Dinner over the campfire: Redfin Perch (Ahven) in Foil

Bonfire dinners = happy summer days
Lakeside living.  Fresh fish.  A whole lot of sunshine.  Laughter shared with the people you love.  Food cooked over the fire.  Garden-fresh produce.  Lazy, breezy days.  The makings of a good summer.  Oh, and more fish.  Yes, please.

Red fin perch (ahven) ready to take the heat.
Carrots with butter, honey, salt & pepper, ready for roasting.
There was a lot of fish coming out of Lake Päijänne into our happy grasp this summer, most of it red fin perch (ahven) or pike (hauki).  It seems every time we dropped the nets in, we pulled out a sizable catch.  When you have 6 -10 fish (or sometimes more) coming out of the lake at the same time, you need to start getting creative about how to cook so that boredom (gasp!) doesn't set in.  Mostly, we've eaten it either smoked whole or filleted and pan-fried over the open fire.  Excellent, finger-licking stuff.

Final moments over open flame - ideally the fire could have been a bit lower.
This time, I wanted a lighter, juicier version, but one that still didn't involve heating up the kitchen.  Open fire cooking is another great advantage of cabin life, and who wouldn't want to eat a fresh meal in the great outdoors with the wind blowing softly off of the lake?  I've had success cooking fish in parchment or foil in the oven, so decided to try this over the open flame, and to serve foil-wrapped vegetables as side dishes cooked up in the same fashion.

Dinner is served
I started with the vegetables first:  root vegetables tend to take a long time to roast, and I wanted to give the carrots time to caramelize and the turnips and potatoes time to soften.  The carrots & potatoes were excellent; next time I'll par-cook the turnips for 5 - 7 min to get them to a delicious softness before putting them in foil.

L to R: new potatoes, turnips, carrots
The red fin perch was a delight to eat this way:  with a skin that peeled away easily with a fork and knife (make sure you descale/suomustaa the fish before you try this method).  The steam trapped in the foil softened the fish into tender, moist flakes that pulled away from the bone, and the fish disappeared pretty quickly.  Note: this will work pike perch and trout as well.

Foil-wrapped red fin perch

Foil-wrapped Red Fin Perch

One red fin perch per person
Onion, peeled, cut into slices
Fresh Dill fronds
Lemon slices (best) or lemon juice
Salt
Olive Oil

First, get your campfire/nuoti going.  You want to give it a chance to burn down so it's mostly hot coals and low flame.  Arrange a grill over the top of the flame.

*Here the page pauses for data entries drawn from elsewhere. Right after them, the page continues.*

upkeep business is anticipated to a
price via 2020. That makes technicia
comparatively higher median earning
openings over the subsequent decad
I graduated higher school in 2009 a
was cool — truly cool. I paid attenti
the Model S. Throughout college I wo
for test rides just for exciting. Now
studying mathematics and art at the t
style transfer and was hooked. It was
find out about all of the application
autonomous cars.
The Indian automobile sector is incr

Clean and descale your red fin perch.  Lay out a large piece of foil per fish.  Salt the fish inside and out. Lay each fish on one side on the foil lengthwise in line with the foil.  Arrange onion slices (or the green tops if you have them), lemon slices and dill into the cavity of each fish and arrange them over the top of the fish as well.  If you don't have fresh lemon, do as I did in the picture above and sprinkle the cavity and the top of the salmon with lemon juice instead.  Drizzle olive oil over the top of each fish.  Bring the long sides of the foil up over the top of the fish, fold them over carefully several times, and press to seal.  Roll up each end and seal.  

Place the fish on the grill over the fire, and cook for 20-25 minutes.  To check for doneness, open the top of one package (watch for the steam that will come pouring out) and push the tines of a fork into the fish near the spine and the neck opening; pull down lightly with the fork.  If the fish pulls easily away from the bone and is moist a slightly flaky; it's done (I always taste to make sure; (ahem) quality control).  Remove from heat and serve.



Roasted Carrots

Fresh carrots; greens trimmed but with one inch or so remaining
Salt
Honey
Butter

Arrange the washed, trimmed carrots on a piece of foil.  Sprinkle with salt; drizzle with honey; and set a few pats of butter over the top.  Close the foil; seal the package; and place on a grill over the open fire.




Roasted Potatoes 

New potatoes washed and cut into chunks
Butter
Salt & Pepper
Green onion tops, cut into rounds, optional

Lay the washed, cut potatoes on a piece of foil.  Sprinkle with salt & pepper and set a few pats of butter over the top.  Close the foil; seal the package; and place on a grill over the open fire.






Roasted Turnips
Raw turnips, washed, peeled, and cut into chunks
Butter
Salt & Pepper
Green onion tops, cut into rounds, optional

Place the turnips in a small pot, cover with water, bring to a boil, and boil for 5 minutes.

Place the cooked turnips on a piece of foil.  Sprinkle with salt & pepper and set a few pats of butter over the top.  Close the foil; seal the package; and place on a grill over the open fire.